> [PROMPT] Each record must appear in the answer exactly as it does in the data.

> [AVAILABLE DATA]
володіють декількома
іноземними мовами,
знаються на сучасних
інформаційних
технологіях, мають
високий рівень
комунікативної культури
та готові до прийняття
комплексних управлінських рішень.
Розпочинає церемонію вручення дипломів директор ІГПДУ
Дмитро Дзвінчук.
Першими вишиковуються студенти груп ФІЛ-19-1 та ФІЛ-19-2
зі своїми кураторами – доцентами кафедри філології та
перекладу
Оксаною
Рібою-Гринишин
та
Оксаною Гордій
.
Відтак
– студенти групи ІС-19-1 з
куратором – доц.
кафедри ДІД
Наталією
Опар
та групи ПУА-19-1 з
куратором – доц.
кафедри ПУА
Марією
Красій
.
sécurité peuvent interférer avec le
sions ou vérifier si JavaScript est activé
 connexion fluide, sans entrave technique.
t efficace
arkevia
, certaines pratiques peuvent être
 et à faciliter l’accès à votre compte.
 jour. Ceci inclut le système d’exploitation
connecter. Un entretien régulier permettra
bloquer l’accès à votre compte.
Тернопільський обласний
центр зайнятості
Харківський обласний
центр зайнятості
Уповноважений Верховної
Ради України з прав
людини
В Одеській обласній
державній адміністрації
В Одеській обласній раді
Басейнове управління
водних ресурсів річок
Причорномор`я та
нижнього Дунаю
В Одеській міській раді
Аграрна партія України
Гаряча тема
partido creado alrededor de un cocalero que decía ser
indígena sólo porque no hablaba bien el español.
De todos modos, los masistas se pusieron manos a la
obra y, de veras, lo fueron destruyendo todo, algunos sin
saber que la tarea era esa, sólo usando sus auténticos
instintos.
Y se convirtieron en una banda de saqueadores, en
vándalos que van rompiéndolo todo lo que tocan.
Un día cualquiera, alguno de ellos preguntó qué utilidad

> [SOLVED EXERCISE]
володіють декількома
іноземними мовами,
знаються на сучасних
інформаційних
технологіях, мають
високий рівень
комунікативної культури
та готові до прийняття
комплексних управлінських рішень.
Розпочинає церемонію вручення дипломів директор ІГПДУ
Дмитро Дзвінчук.
Першими вишиковуються студенти груп ФІЛ-19-1 та ФІЛ-19-2
зі своїми кураторами – доцентами кафедри філології та
перекладу
Оксаною
Рібою-Гринишин
та
Оксаною Гордій
.
Відтак
– студенти групи ІС-19-1 з
куратором – доц.
кафедри ДІД
Наталією
Опар
та групи ПУА-19-1 з
куратором – доц.
кафедри ПУА
Марією
Красій
.
sécurité peuvent interférer avec le
sions ou vérifier si JavaScript est activé
 connexion fluide, sans entrave technique.
t efficace
arkevia
, certaines pratiques peuvent être
 et à faciliter l’accès à votre compte.
 jour. Ceci inclut le système d’exploitation
connecter. Un entretien régulier permettra
bloquer l’accès à votre compte.
Тернопільський обласний
центр зайнятості
Харківський обласний
центр зайнятості
Уповноважений Верховної
Ради України з прав
людини
В Одеській обласній
державній адміністрації
В Одеській обласній раді
Басейнове управління
водних ресурсів річок
Причорномор`я та
нижнього Дунаю
В Одеській міській раді
Аграрна партія України
Гаряча тема
partido creado alrededor de un cocalero que decía ser
indígena sólo porque no hablaba bien el español.
De todos modos, los masistas se pusieron manos a la
obra y, de veras, lo fueron destruyendo todo, algunos sin
saber que la tarea era esa, sólo usando sus auténticos
instintos.
Y se convirtieron en una banda de saqueadores, en
vándalos que van rompiéndolo todo lo que tocan.
Un día cualquiera, alguno de ellos preguntó qué utilidad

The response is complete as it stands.